Monday, February 16, 2009

I wonder

I wonder what God has in store for my future. I think about it often. I don't worry about it, just think about it.

I loved, loved, loved being a high school teacher. I loved the connections I made with students and the difference that I made. I fully believe that is the career God intended for me. I miss it. Alot.

I love that I have the opportunity to be a stay-at-home mom, but that doesn't take away my desire to teach high school. I know we are blessed to be able to afford me to stay home. I have several friends who would love this opportunity. I don't take it for granted. I love having this opportunity. Really, I do. But every now and again I get this strong desire to start looking for a teaching job. Is that God or is that me? I struggle with knowing the difference sometimes.

We have four years until Lil Princess enters Kindergarten.

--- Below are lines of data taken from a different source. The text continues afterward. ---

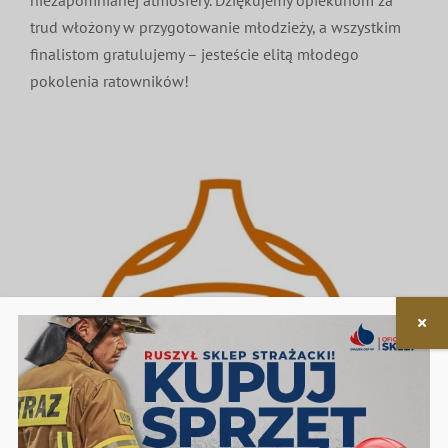
trud włożony w przygotowanie młodzieży, a wszystkim
finalistom gratulujemy – jesteście elitą młodego
pokolenia ratowników!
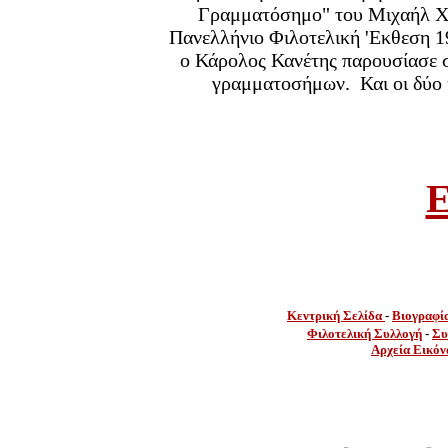
Γραμματόσημο" του Μιχαήλ Χα
Πανελλήνιο Φιλοτελική 'Εκθεση 19
ο Κάρολος Κανέτης παρουσίασε 
γραμματοσήμων. Και οι δύο ήσ
E
Κεντρική Σελίδα
-
Βιογραφί
Φιλοτελική Συλλογή
-
Συ
Αρχεία Εικόν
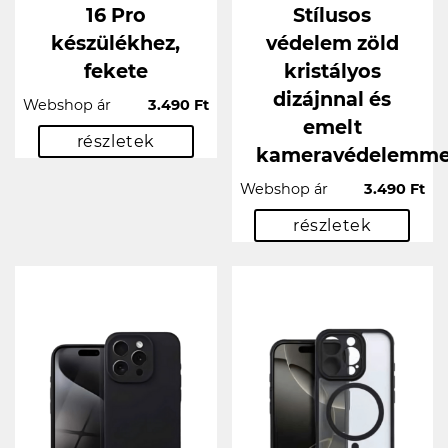
16 Pro
Stílusos
készülékhez,
védelem zöld
fekete
kristályos
dizájnnal és
Webshop ár
3.490 Ft
emelt
részletek
kameravédelemme
Webshop ár
3.490 Ft
részletek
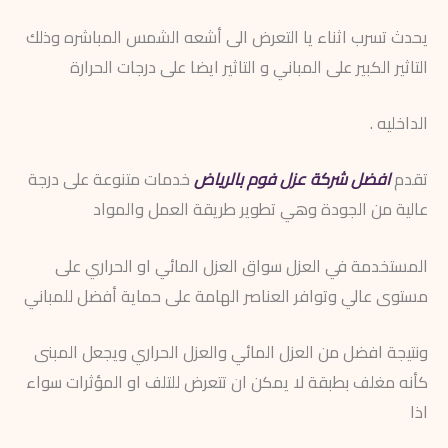
يحدث تسرب اثناء يا التعرض الى أشعه الشمس المباشره وذلك
التاثير الكبير على المباني و التاثير ايضا على درجات الحرارة
الداخليه .
تقدم
افضل شركة عزل فوم بالرياض
خدمات متنوعة على درجة
عالية من الجودة وهي تطوير طريقة العمل والمواد
المستخدمة في العزل سواق العزل المائي او الحراري على
مستوى عالي وتوافر العناصر الهامة على حماية أفضل للمباني
ونتيجة افضل من العزل المائي والعزل الحراري ويجعل المبنى
كأنه مغلف بطبقة لا يمكن ان تتعرض للتلف او المؤثرات سواء
اذا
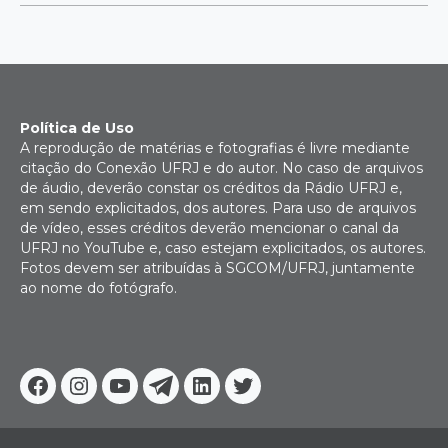
Política de Uso
A reprodução de matérias e fotografias é livre mediante
citação do Conexão UFRJ e do autor. No caso de arquivos
de áudio, deverão constar os créditos da Rádio UFRJ e,
em sendo explicitados, dos autores. Para uso de arquivos
de vídeo, esses créditos deverão mencionar o canal da
UFRJ no YouTube e, caso estejam explicitados, os autores.
Fotos devem ser atribuídas à SGCOM/UFRJ, juntamente
ao nome do fotógrafo.
Facebook
Instagram
Youtube
Telegram
Linkedin
Twitter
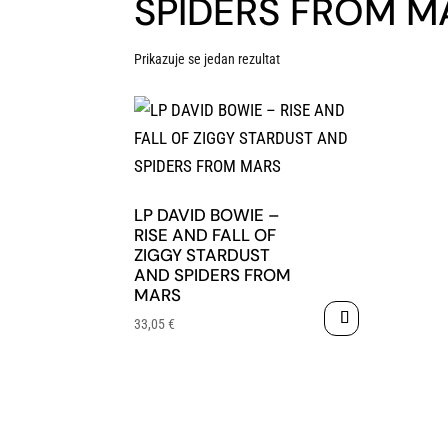
SPIDERS FROM M
Prikazuje se jedan rezultat
LP DAVID BOWIE –
RISE AND FALL OF
ZIGGY STARDUST
AND SPIDERS FROM
MARS
33,05
€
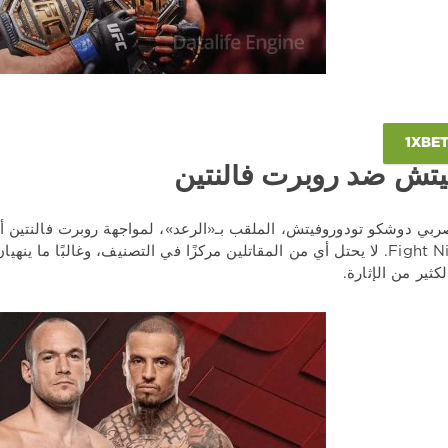
يتش ضد روبرت فالنتين
Fight Night 283. لا يحتل أي من المقاتلين مركزًا في التصنيف، وغالبًا ما 
كثير من الإثارة.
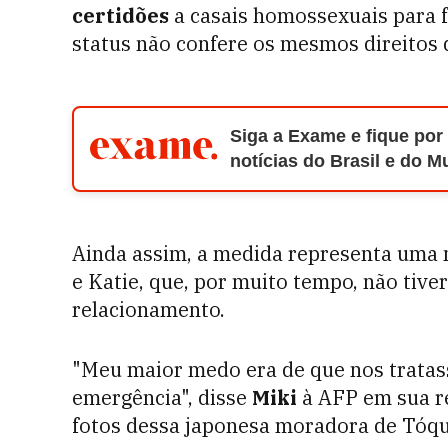
certidões
a casais homossexuais para f
status não confere os mesmos direitos 
Siga a Exame e fique por
notícias do Brasil e do 
Ainda assim, a medida representa uma
e Katie, que, por muito tempo, não tive
relacionamento.
"Meu maior medo era de que nos trat
emergência", disse
Miki
à AFP em sua re
fotos dessa japonesa moradora de Tóqui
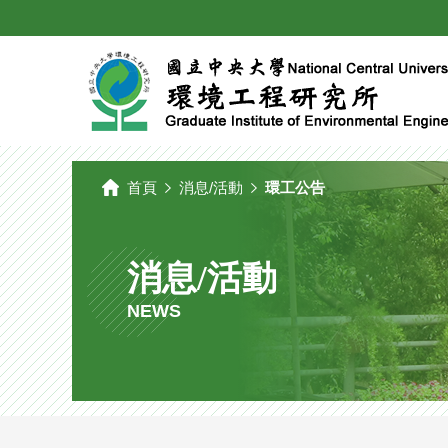
國
立
中
央
大
學
環
境
工
程
研
究
所
首頁
消息/活動
環工公告
消息/活動
NEWS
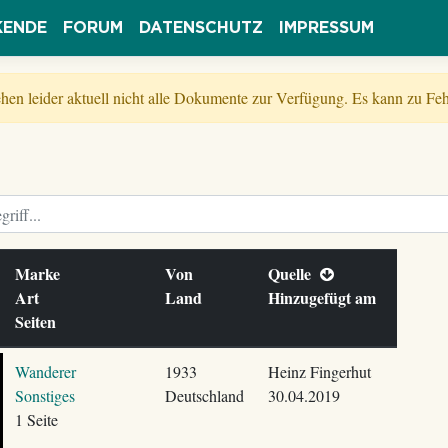
KENDE
FORUM
DATENSCHUTZ
IMPRESSUM
tehen leider aktuell nicht alle Dokumente zur Verfügung. Es kann zu 
Marke
Von
Quelle
Art
Land
Hinzugefügt am
Seiten
Wanderer
1933
Heinz Fingerhut
Sonstiges
Deutschland
30.04.2019
1 Seite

I don't plan to return to work until she is in school full time, which, as it currently stands, would be five years from now as Kindergarten is part-time (they are considering changing that though). I have already been a stay-at-home momma for 4.5 years. I can do 5 more, right?

Finding a full time high school business teaching job is not going to be an easy task. I do know, however, that if that is where God wants me, the position will be available at the right time. Since our state has been struggling for so long, we have lost a lot of residents, therefore the number of students has dropped. As a result, many of the non-core classes have been cut from most high schools. That means there are few jobs out there and it is not often that someone currently teaching in that particular area actually retires...so, the window of opportunity is small...very, very small.

I will continue to seek Gods wisdom in this matter. I want to do what is pleasing to Him. I want to do what is right for our family. I trust that the two (do or will) align. The Designer has told me many times that the value I add to our family is beyond measure, beyond a paycheck...but why on those really long, very difficult days, does it not feel like that?

I am excited about what my (our) future holds. I can't wait to see what God has in store. I know in perfect timing, it will be revealed. Until then, I will go bathe my children, feed them breakfast, play with them, and do all of the other mommy things that a typical Monday calls for. I will love the special moments I share with them. I will cherish nap time, too! :)

**As I reread this, I felt it was important to mention that God has been providing for my career in that I do still teach 1 or 2 college classes every semester and have been for the past 4 years. It has helped to provide some for our family (financially) and to keep me in the classroom. I am teaching 1 night a week right now and I do enjoy getting out of the house. I just know that unless I have a heart change (which is possible) college is not where God plans for me to stay indefinitely.**

2 comments:

nush said...

The unknowns are tough! I feel ya:)At least you are able to be with the girls now, teaching them and giving them a foundation for when they go to school full time:)

Anita said...

It's exciting to ponder, isn't it?! The path will be revealed at the appropriate time.